====== RECORDS FOR THIS TASK

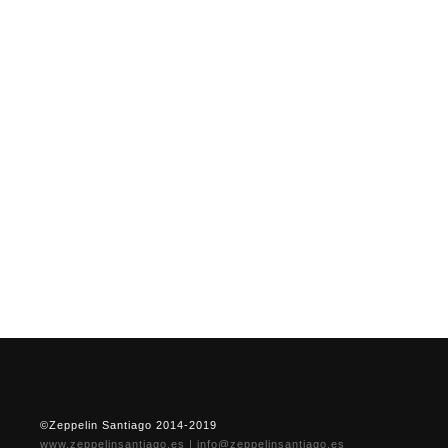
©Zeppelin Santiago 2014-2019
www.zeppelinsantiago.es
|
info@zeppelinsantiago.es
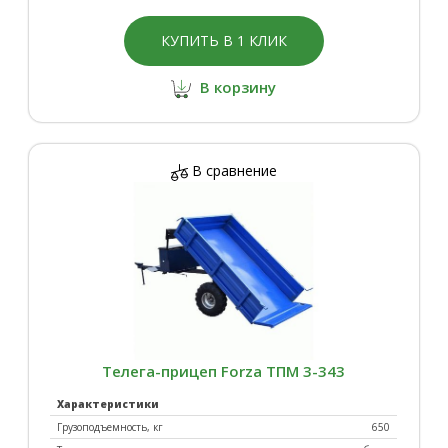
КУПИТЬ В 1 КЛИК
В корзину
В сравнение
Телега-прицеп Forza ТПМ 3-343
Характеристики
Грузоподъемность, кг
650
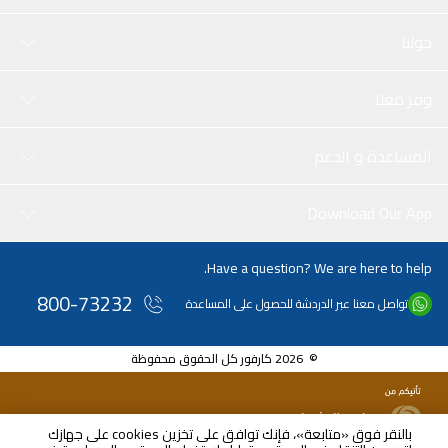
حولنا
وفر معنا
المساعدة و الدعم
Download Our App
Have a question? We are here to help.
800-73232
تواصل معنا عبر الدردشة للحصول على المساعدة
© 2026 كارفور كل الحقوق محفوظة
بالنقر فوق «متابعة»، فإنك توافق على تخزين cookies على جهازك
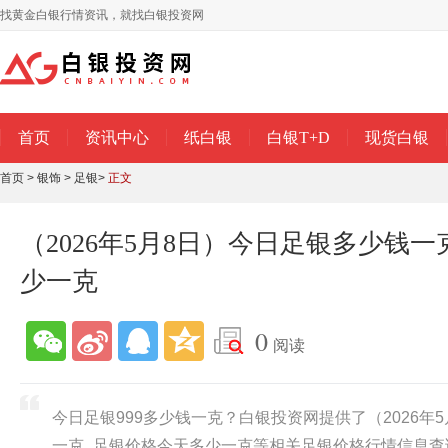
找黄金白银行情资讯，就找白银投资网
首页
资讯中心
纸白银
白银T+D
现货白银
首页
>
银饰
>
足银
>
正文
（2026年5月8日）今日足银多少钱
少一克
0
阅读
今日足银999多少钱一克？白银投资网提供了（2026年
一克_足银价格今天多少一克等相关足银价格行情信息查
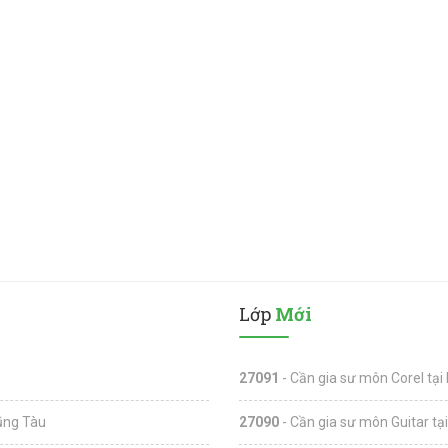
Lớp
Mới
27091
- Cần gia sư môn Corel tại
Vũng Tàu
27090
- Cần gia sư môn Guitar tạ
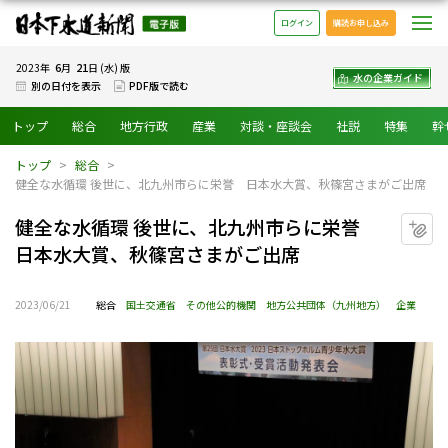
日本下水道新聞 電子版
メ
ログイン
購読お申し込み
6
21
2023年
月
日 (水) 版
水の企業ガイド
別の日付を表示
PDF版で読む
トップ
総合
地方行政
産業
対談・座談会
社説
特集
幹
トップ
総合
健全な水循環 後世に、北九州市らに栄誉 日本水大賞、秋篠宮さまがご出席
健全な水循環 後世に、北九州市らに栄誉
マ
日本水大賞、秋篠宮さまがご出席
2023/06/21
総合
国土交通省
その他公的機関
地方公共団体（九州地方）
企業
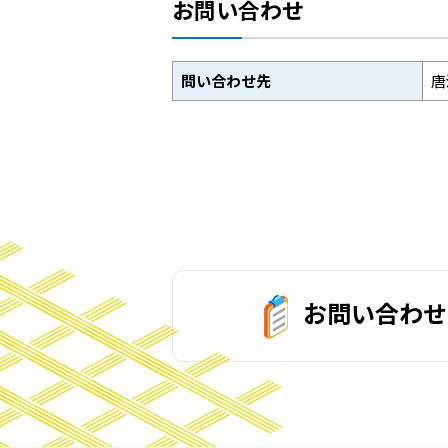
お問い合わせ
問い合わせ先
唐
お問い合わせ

============

YOUR ASSIGNMENT> Pictures stay out; everything else in the entries is copied exactly.

SOLUTION TO THIS EXERCISE>
©Zeppelin Santiago 2014-2019
www.zeppelinsantiago.es
|
info@zeppelinsantiago.es
КУПИТЬ В 1 КЛИК
В корзину
В сравнение
Телега-прицеп Forza ТПМ 3-343
Характеристики
Грузоподъемность, кг
650
حولنا
وفر معنا
المساعدة و الدعم
Download Our App
Have a question? We are here to help.
800-73232
تواصل معنا عبر الدردشة للحصول على المساعدة
© 2026 كارفور كل الحقوق محفوظة
بالنقر فوق «متابعة»، فإنك توافق على تخزين cookies على جهازك
找黄金白银行情资讯，就找白银投资网
首页
资讯中心
纸白银
白银T+D
现货白银
首页
>
银饰
>
足银
>
正文
（2026年5月8日）今日足银多少钱
少一克
0
阅读
今日足银999多少钱一克？白银投资网提供了（2026年
一克_足银价格今天多少一克等相关足银价格行情信息查
Lớp
Mới
27091
- Cần gia sư môn Corel tại
Vũng Tàu
27090
- Cần gia sư môn Guitar tạ
日本下水道新聞 電子版
メ
ログイン
購読お申し込み
6
21
2023年
月
日 (水) 版
水の企業ガイド
別の日付を表示
PDF版で読む
トップ
総合
地方行政
産業
対談・座談会
社説
特集
幹
トップ
総合
健全な水循環 後世に、北九州市らに栄誉 日本水大賞、秋篠宮さまがご出席
健全な水循環 後世に、北九州市らに栄誉
マ
日本水大賞、秋篠宮さまがご出席
2023/06/21
総合
国土交通省
その他公的機関
地方公共団体（九州地方）
企業
お問い合わせ
問い合わせ先
唐
お問い合わせ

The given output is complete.